Jul 12 20:06:43 vmkernel: 3:20:14:38.424 cpu0:8661)ScsiDeviceIO: 747: Command 0x28 to device "mpx.vmhba1:C0:T1:L0" failed H:0x3 D:0x0 P:0x0 Possible sense data: 0x2 0x3a 0x0.
Jul 12 20:06:44 Hostd: 2010-07-12 20:06:44.761 147CFB90 verbose 'vm:/vmfs/volumes/4b053e54-176e0886-5440-001b784635e0/EFfax/EFfax.vmx' Updating current heartbeatStatus: yellow
Jul 12 20:06:44 vmkernel: 3:20:14:39.588 cpu0:8144)<4>cciss: cmd 0x4100b1002000 has CHECK CONDITION byte 2 = 0x3
Jul 12 20:06:44 vmkernel: 3:20:14:39.588 cpu0:8144)NMP: nmp_CompleteCommandForPath: Command 0x28 (0x4100050ef780) to NMP device "mpx.vmhba1:C0:T1:L0" failed on physical path "vmhba1:C0:T1:L0" H:0x3 D:0x0 P:0x0 Possible sense data: 0x2 0x3a 0x0.
Jul 12 20:06:44 vmkernel: 3:20:14:39.588 cpu0:8144)WARNING: NMP: nmp_DeviceRequestFastDeviceProbe: NMP device "mpx.vmhba1:C0:T1:L0" state in doubt; requested fast path state update...
Jul 12 20:06:44 vmkernel: 3:20:14:39.588 cpu0:8144)ScsiDeviceIO: 747: Command 0x28 to device "mpx.vmhba1:C0:T1:L0" failed H:0x3 D:0x0 P:0x0 Possible sense data: 0x2 0x3a 0x0.
Jul 12 20:06:44 vmkernel: 3:20:14:39.767 cpu0:8675)<4>cciss: cmd 0x4100b1002750 has CHECK CONDITION byte 2 = 0x3
Jul 12 20:06:44 vmkernel: 3:20:14:39.773 cpu0:8675)NMP: nmp_CompleteCommandForPath: Command 0x28 (0x4100050edb80) to NMP device "mpx.vmhba1:C0:T1:L0" failed on physical path "vmhba1:C0:T1:L0" H:0x3 D:0x0 P:0x0 Possible sense data: 0x2 0x3a 0x0.
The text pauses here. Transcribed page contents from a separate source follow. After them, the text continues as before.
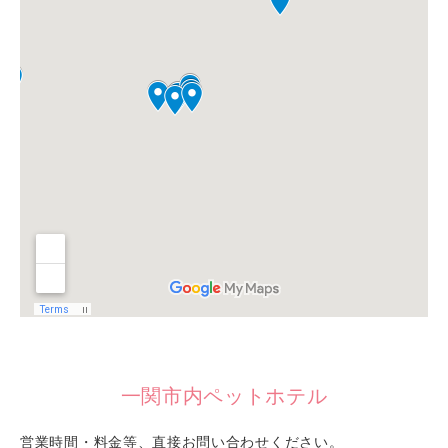
一関市内ペットホテル
営業時間・料金等、直接お問い合わせください。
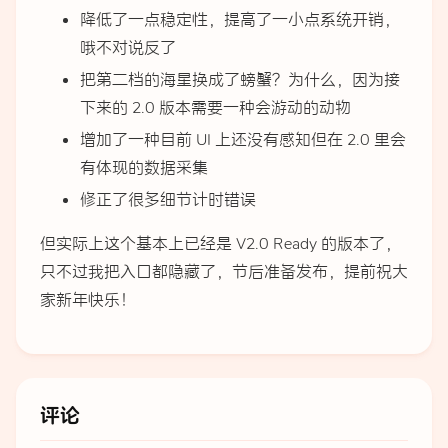
降低了一点稳定性，提高了一小点系统开销，
哦不对说反了
把第二档的海星换成了螃蟹？为什么，因为接
下来的 2.0 版本需要一种会游动的动物
增加了一种目前 UI 上还没有感知但在 2.0 里会
有体现的数据采集
修正了很多细节计时错误
但实际上这个基本上已经是 V2.0 Ready 的版本了，
只不过我把入口都隐藏了，节后准备发布，提前祝大
家新年快乐！
评论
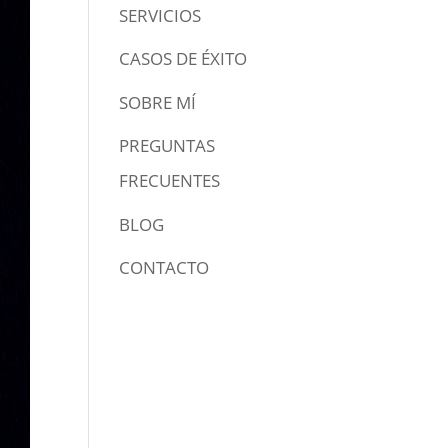
SERVICIOS
CASOS DE ÉXITO
SOBRE MÍ
PREGUNTAS
FRECUENTES
BLOG
CONTACTO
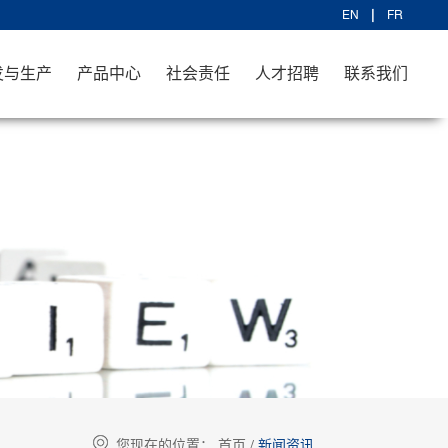
EN
FR
发与生产
产品中心
社会责任
人才招聘
联系我们
您现在的位置：
首页
/
新闻资讯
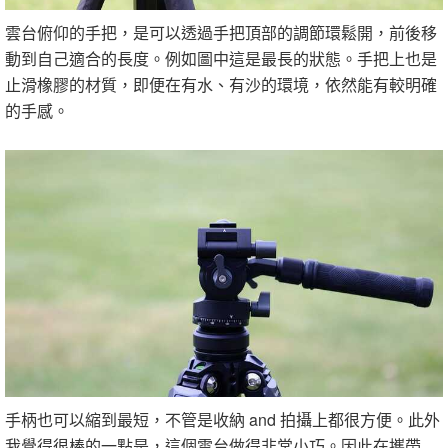
雲台俯仰的手把，是可以透過手把頂部的調節環鬆開，前後移
動到自己適合的長度。例如圖中這是最長的狀態。手把上也是
止滑橡膠的材質，即便在有水、有沙的環境，依然能有較明確
的手感。
手柄也可以縮到最短，不管是收納 and 拍攝上都很方便。此外
我覺得很棒的一點是，這個雲台做得非常小巧。因此在攜帶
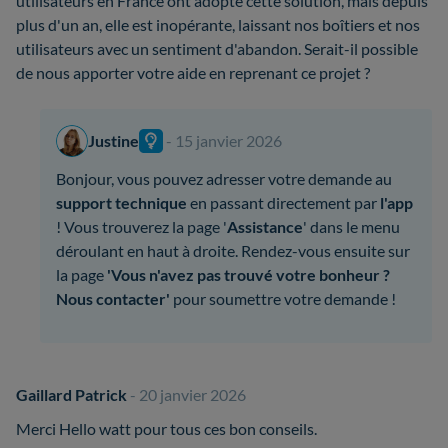
utilisateurs en France ont adopté cette solution, mais depuis
plus d'un an, elle est inopérante, laissant nos boîtiers et nos
utilisateurs avec un sentiment d'abandon. Serait-il possible
de nous apporter votre aide en reprenant ce projet ?
Justine
- 15 janvier 2026
Bonjour, vous pouvez adresser votre demande au
support technique
en passant directement par
l'app
! Vous trouverez la page '
Assistance
' dans le menu
déroulant en haut à droite. Rendez-vous ensuite sur
la page
'Vous n'avez pas trouvé votre bonheur ?
Nous contacter'
pour soumettre votre demande !
Gaillard Patrick
- 20 janvier 2026
Merci Hello watt pour tous ces bon conseils.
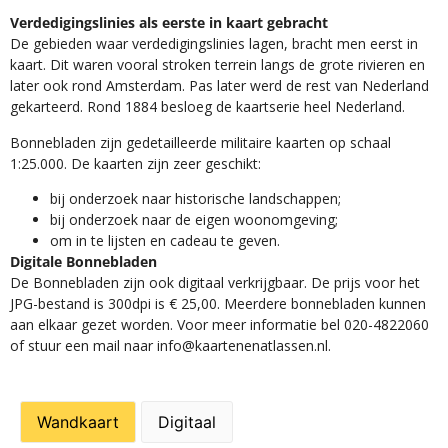
Verdedigingslinies als eerste in kaart gebracht
De gebieden waar verdedigingslinies lagen, bracht men eerst in
kaart. Dit waren vooral stroken terrein langs de grote rivieren en
later ook rond Amsterdam. Pas later werd de rest van Nederland
gekarteerd. Rond 1884 besloeg de kaartserie heel Nederland.
Bonnebladen zijn gedetailleerde militaire kaarten op schaal
1:25.000. De kaarten zijn zeer geschikt:​
​bij onderzoek naar historische landschappen;
bij onderzoek naar de eigen woonomgeving;
om in te lijsten en cadeau te geven.
Digitale Bonnebladen
De Bonnebladen zijn ook digitaal verkrijgbaar. De prijs voor het
JPG-bestand is 300dpi is € 25,00. Meerdere bonnebladen kunnen
aan elkaar gezet worden. Voor meer informatie bel 020-4822060
of stuur een mail naar info@kaartenenatlassen.nl.
Wandkaart
Digitaal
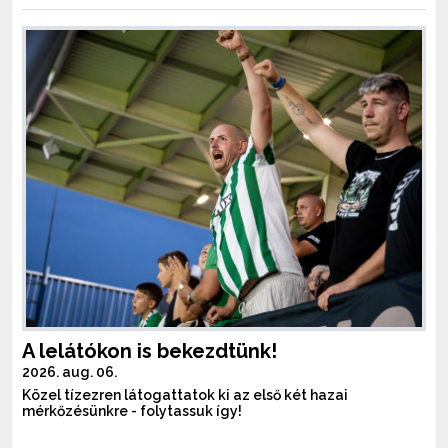
A lelátókon is bekezdtünk!
2026. aug. 06.
Közel tízezren látogattatok ki az első két hazai
mérkőzésünkre - folytassuk így!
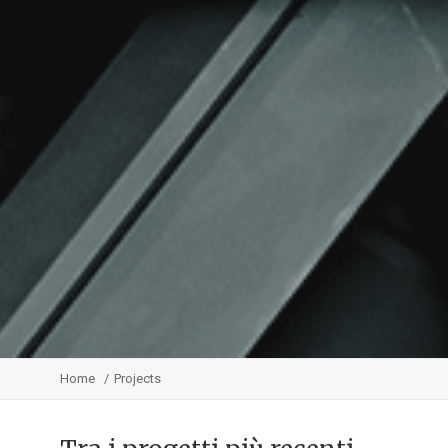
Home
Projects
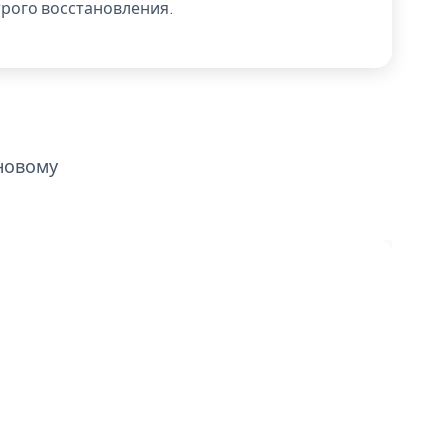
трого восстановления.
новому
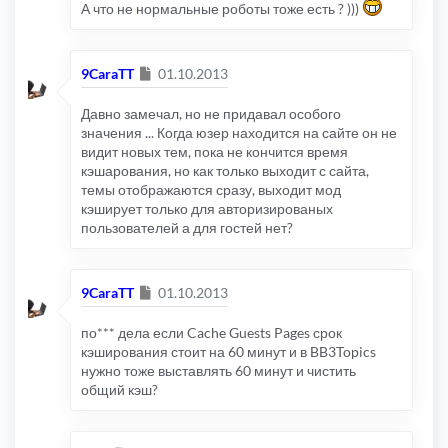
А что не нормальные роботы тоже есть ? )))
Сообщение
9CaraTT
01.10.2013
Давно замечал, но не придавал особого
значения ... Когда юзер находится на сайте он не
видит новых тем, пока не кончится время
кэшарования, но как только выходит с сайта,
темы отображаются сразу, выходит мод
кэширует только для авторизированых
пользователей а для гостей нет?
Сообщение
9CaraTT
01.10.2013
по*** дела если Cache Guests Pages срок
кэширования стоит на 60 минут и в BB3Topics
нужно тоже выставлять 60 минут и чистить
общий кэш?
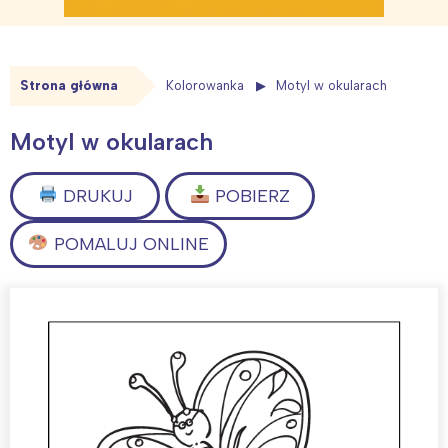
Strona główna
Kolorowanka
Motyl w okularach
Motyl w okularach
DRUKUJ
POBIERZ
POMALUJ ONLINE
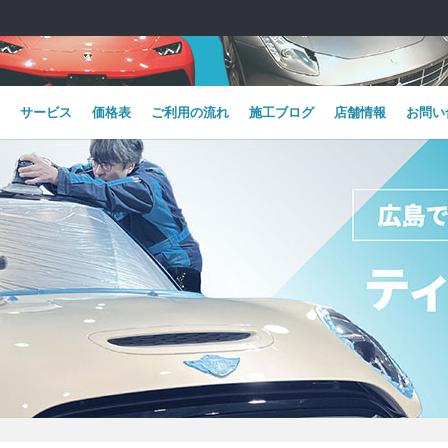
サービス
価格表
ご利用の流れ
施工ブログ
店舗情報
お問い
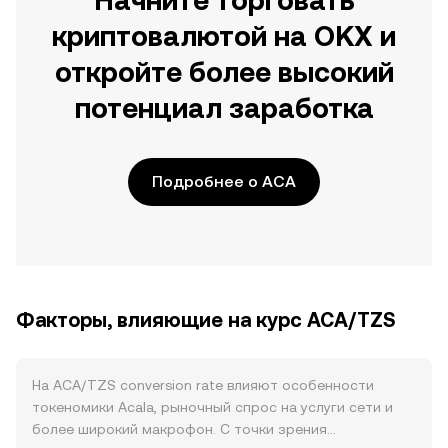
Начните торговать
криптовалютой на OKX и
откройте более высокий
потенциал заработка
Подробнее о ACA
Факторы, влияющие на курс ACA/TZS
На ACA/TZS conversion rate влияют особенности
токеномики Acala, рыночный спрос на услуги сети и
более широкий макрофон. С точки зрения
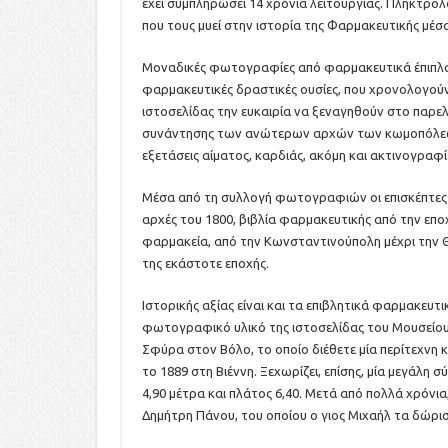
έχει συμπληρώσει 14 χρόνια λειτουργίας. Πληκτρ
που τους μυεί στην ιστορία της Φαρμακευτικής μέσα
Μοναδικές φωτογραφίες από φαρμακευτικά έπιπλα,
φαρμακευτικές δραστικές ουσίες, που χρονολογούντ
ιστοσελίδας την ευκαιρία να ξεναγηθούν στο παρε
συνάντησης των ανώτερων αρχών των κωμοπόλεων
εξετάσεις αίματος, καρδιάς, ακόμη και ακτινογραφί
Μέσα από τη συλλογή φωτογραφιών οι επισκέπτες 
αρχές του 1800, βιβλία φαρμακευτικής από την ε
φαρμακεία, από την Κωνσταντινούπολη μέχρι την Θε
της εκάστοτε εποχής.
Ιστορικής αξίας είναι και τα επιβλητικά φαρμακευ
φωτογραφικό υλικό της ιστοσελίδας του Μουσείου
Σφύρα στον Βόλο, το οποίο διέθετε μία περίτεχνη 
το 1889 στη Βιέννη. Ξεχωρίζει, επίσης, μία μεγάλη 
4,90 μέτρα και πλάτος 6,40. Μετά από πολλά χρόνι
Δημήτρη Πάνου, του οποίου ο γιος Μιχαήλ τα δώρισ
Jul 12 20:06:45 Hostd: 2010-07-12 20:06:45.720 75503B90 verbose 'vm:/vmfs/volumes/4b053e54-176e0886-5440-001b784635e0/EFdev/EFdev.vmx' Actual VM overhead: 148062208 bytes
Jul 12 20:06:45 Hostd: 2010-07-12 20:06:45.727 75503B90 verbose 'Vmsvc' RefreshVms updated overhead for 1 VM
Many repititions.
I might theorize I have issues with the vmfs file system?
I'm looking for suggestions on how to proceed. What would you try next to fix this?
Thanks in advance for any suggestions.